Source records:
>>>

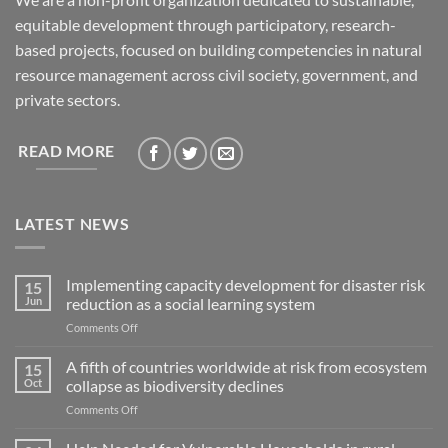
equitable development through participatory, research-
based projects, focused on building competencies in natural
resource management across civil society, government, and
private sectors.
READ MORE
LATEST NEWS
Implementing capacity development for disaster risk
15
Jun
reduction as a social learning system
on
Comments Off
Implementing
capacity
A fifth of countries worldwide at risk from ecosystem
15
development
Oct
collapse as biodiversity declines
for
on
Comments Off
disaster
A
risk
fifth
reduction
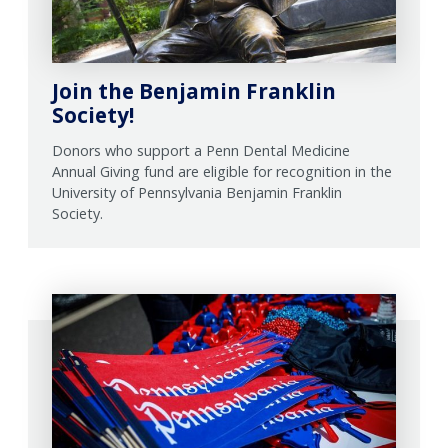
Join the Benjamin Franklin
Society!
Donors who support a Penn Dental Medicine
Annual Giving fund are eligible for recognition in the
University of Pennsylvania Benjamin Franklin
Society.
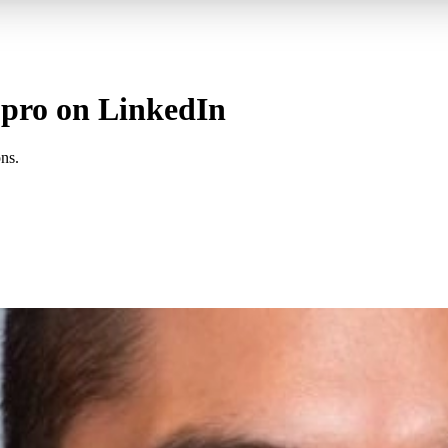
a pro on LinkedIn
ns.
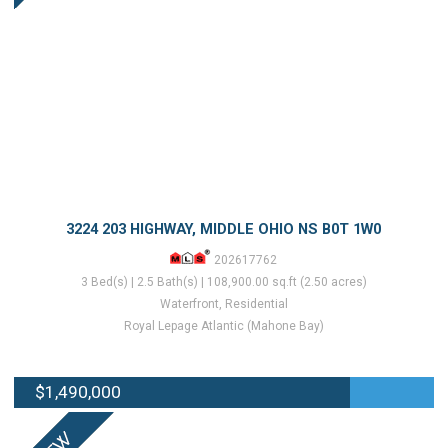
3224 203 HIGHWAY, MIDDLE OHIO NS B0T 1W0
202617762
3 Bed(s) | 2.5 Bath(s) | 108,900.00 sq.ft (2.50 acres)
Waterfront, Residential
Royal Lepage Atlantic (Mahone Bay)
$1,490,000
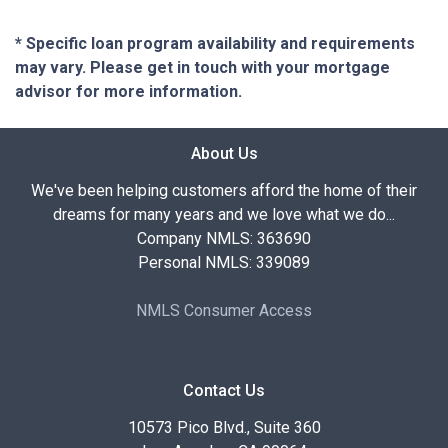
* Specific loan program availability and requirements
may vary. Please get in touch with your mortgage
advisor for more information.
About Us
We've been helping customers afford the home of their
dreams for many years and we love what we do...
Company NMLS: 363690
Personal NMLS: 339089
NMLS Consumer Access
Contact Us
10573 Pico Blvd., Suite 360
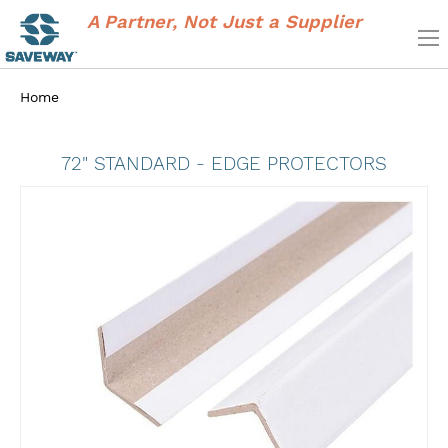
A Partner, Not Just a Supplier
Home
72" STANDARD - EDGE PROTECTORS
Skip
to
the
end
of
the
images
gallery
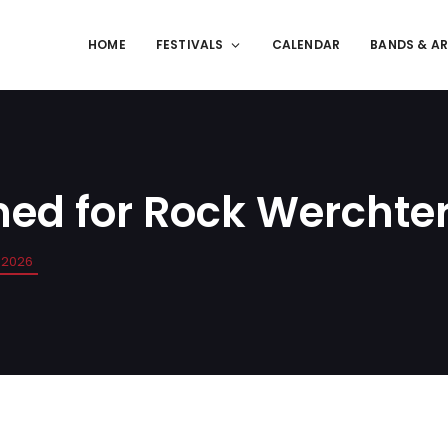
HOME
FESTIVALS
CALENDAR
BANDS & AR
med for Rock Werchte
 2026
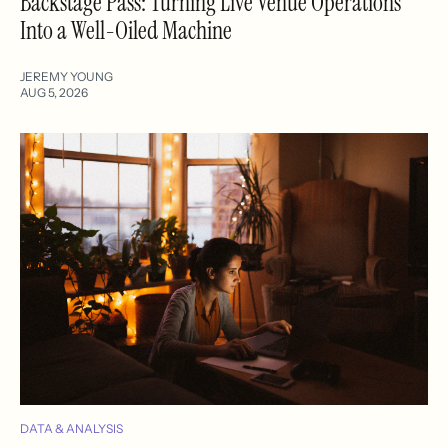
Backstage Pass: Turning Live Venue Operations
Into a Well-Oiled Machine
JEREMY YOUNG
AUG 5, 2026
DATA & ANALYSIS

<<<

Exercise prompt: Could each line of the data be written out exactly, with no pictures included?

Result:
equitable development through participatory, research-
based projects, focused on building competencies in natural
resource management across civil society, government, and
private sectors.
READ MORE
LATEST NEWS
Implementing capacity development for disaster risk
15
Jun
reduction as a social learning system
on
Comments Off
Implementing
capacity
A fifth of countries worldwide at risk from ecosystem
15
development
Oct
collapse as biodiversity declines
for
on
Comments Off
disaster
A
risk
fifth
reduction
Join the Benjamin Franklin
Society!
Donors who support a Penn Dental Medicine
Annual Giving fund are eligible for recognition in the
University of Pennsylvania Benjamin Franklin
Society.
a pro on LinkedIn
ns.
3224 203 HIGHWAY, MIDDLE OHIO NS B0T 1W0
202617762
3 Bed(s) | 2.5 Bath(s) | 108,900.00 sq.ft (2.50 acres)
Waterfront, Residential
Royal Lepage Atlantic (Mahone Bay)
$1,490,000
* Specific loan program availability and requirements
may vary. Please get in touch with your mortgage
advisor for more information.
About Us
We've been helping customers afford the home of their
dreams for many years and we love what we do...
Company NMLS: 363690
Personal NMLS: 339089
NMLS Consumer Access
Contact Us
10573 Pico Blvd., Suite 360
A Partner, Not Just a Supplier
Home
72" STANDARD - EDGE PROTECTORS
Skip
to
the
end
of
the
images
gallery
HOME
FESTIVALS
CALENDAR
BANDS & AR
med for Rock Werchte
 2026
Backstage Pass: Turning Live Venue Operations
Into a Well-Oiled Machine
JEREMY YOUNG
AUG 5, 2026
DATA & ANALYSIS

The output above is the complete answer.